→ **Aim of the exercise**: Among the entries below, count the lines containing the string "thermique". Only the count is needed.

→ **Data provided**:

::::::::::

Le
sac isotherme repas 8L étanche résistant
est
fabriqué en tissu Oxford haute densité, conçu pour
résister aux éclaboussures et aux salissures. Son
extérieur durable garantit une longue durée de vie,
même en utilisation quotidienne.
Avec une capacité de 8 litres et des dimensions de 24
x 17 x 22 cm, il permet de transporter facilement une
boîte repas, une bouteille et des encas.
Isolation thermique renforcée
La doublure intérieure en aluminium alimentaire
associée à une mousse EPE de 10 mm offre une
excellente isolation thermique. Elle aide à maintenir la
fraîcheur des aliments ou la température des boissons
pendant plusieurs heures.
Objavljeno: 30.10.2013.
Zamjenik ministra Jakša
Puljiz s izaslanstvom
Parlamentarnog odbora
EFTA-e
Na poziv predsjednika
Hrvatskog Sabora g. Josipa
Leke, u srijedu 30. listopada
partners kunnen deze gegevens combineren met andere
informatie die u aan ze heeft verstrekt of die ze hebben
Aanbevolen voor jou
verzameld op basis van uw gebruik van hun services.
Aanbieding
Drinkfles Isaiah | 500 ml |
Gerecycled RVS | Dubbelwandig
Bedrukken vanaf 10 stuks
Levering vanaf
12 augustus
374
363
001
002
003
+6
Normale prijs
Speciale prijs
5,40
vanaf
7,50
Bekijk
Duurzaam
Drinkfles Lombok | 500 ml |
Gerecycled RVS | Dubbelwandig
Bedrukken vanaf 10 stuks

::::::::::

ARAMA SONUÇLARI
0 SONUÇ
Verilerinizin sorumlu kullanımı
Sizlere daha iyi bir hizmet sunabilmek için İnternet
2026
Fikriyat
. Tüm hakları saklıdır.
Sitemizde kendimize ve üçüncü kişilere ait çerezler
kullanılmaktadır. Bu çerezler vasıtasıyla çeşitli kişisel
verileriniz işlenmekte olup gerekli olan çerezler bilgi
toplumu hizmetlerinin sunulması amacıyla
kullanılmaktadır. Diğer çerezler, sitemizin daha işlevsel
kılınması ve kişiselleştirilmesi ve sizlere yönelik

::::::::::

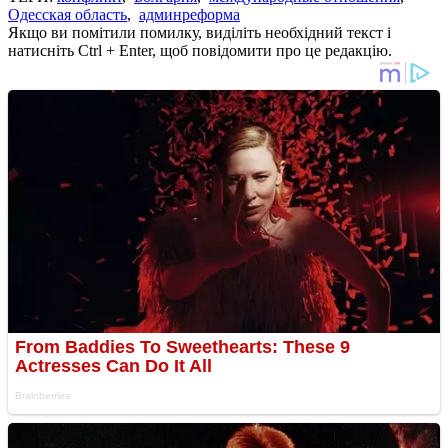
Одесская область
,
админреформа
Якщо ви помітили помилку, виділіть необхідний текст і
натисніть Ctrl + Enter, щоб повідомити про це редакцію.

::::::::::

→ **Written response**: 2